Data provided:
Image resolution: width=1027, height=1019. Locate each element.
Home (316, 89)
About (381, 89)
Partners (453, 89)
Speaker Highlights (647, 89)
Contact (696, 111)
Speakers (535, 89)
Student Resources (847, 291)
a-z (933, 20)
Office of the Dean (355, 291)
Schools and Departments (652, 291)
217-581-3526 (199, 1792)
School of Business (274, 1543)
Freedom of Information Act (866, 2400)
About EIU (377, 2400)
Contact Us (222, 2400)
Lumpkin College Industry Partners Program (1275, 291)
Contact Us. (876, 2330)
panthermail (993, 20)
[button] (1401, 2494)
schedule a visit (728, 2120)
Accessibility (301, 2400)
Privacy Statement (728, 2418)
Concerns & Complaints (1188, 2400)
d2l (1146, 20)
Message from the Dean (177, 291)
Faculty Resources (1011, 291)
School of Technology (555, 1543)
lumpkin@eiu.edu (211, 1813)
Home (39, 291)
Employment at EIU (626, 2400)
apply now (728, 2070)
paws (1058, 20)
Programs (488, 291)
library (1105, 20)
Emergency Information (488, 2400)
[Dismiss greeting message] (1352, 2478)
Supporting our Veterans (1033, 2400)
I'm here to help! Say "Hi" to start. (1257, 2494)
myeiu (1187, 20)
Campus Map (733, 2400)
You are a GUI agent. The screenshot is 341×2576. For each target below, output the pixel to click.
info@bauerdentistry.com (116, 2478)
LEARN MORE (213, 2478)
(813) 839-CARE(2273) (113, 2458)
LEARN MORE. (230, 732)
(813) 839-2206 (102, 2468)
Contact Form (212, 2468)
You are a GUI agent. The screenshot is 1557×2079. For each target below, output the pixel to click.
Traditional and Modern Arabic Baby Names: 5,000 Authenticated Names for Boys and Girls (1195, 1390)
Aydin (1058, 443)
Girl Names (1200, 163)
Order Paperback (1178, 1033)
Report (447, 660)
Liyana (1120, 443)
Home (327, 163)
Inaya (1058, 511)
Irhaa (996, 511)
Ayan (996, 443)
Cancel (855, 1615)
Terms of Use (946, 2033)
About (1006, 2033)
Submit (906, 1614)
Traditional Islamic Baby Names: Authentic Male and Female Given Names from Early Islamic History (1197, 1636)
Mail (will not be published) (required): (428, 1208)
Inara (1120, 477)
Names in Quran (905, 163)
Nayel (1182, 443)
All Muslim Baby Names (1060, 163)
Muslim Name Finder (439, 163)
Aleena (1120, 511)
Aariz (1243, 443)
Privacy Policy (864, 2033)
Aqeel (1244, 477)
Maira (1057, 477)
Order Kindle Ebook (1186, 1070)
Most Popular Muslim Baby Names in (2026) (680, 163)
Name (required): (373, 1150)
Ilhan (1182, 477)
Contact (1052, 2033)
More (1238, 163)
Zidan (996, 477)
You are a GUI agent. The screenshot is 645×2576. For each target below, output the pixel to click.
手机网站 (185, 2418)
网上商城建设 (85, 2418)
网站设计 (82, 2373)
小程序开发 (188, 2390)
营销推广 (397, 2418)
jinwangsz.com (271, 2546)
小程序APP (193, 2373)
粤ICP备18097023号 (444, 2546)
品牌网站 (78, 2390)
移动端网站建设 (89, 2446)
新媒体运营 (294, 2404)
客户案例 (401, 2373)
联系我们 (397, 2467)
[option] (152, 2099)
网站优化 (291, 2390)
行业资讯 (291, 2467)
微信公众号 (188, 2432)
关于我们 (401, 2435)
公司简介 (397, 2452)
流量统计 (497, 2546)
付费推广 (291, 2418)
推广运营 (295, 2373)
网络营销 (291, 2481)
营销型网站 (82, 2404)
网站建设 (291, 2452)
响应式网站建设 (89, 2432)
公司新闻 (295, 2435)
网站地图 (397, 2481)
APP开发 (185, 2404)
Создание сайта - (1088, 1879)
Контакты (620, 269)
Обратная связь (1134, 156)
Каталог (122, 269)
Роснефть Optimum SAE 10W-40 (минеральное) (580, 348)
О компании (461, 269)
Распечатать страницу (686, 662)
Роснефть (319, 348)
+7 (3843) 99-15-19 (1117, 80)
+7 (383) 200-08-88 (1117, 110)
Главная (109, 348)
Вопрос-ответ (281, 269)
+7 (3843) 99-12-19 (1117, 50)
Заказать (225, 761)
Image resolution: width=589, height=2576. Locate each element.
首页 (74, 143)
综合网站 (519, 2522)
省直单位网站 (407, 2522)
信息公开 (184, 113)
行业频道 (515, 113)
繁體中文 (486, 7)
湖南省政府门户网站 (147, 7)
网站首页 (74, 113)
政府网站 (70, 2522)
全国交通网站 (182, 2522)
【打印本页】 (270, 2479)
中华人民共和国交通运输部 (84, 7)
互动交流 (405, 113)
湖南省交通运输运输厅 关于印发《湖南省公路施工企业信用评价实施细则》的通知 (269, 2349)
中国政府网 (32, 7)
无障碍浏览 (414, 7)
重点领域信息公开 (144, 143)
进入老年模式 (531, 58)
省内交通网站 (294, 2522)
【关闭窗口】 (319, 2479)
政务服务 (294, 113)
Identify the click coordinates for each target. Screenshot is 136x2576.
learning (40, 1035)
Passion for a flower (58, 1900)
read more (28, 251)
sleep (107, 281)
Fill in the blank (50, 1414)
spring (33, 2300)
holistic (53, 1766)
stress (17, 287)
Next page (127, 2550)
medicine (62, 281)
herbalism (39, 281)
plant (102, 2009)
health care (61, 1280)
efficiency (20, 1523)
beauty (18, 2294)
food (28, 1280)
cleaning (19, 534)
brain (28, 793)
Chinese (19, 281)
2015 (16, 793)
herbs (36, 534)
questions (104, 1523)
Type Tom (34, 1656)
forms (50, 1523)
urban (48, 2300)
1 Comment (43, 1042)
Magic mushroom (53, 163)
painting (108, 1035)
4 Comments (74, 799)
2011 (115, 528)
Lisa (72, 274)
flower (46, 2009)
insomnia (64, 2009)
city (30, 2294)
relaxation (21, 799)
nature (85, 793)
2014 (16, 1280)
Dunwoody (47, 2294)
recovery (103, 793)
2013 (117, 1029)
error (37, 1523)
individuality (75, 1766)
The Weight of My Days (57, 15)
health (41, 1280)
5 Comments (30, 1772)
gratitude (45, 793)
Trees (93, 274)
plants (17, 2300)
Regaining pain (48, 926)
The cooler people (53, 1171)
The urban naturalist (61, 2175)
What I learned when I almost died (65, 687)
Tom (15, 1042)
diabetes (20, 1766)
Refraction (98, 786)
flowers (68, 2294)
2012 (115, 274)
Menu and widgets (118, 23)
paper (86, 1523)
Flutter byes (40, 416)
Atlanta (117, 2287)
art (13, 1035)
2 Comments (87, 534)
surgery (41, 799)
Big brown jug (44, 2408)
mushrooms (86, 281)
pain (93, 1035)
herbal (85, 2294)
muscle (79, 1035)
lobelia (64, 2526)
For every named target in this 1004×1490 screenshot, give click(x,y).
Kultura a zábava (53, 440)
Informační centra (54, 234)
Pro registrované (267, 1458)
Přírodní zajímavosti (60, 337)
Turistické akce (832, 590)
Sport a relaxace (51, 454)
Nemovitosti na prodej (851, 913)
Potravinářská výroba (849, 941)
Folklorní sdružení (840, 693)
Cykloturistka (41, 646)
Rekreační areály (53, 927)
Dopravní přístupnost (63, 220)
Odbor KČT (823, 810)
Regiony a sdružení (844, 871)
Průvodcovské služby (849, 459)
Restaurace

What you will do: How many lines above include the word "below"? Answer with the number alone.

Reply: 3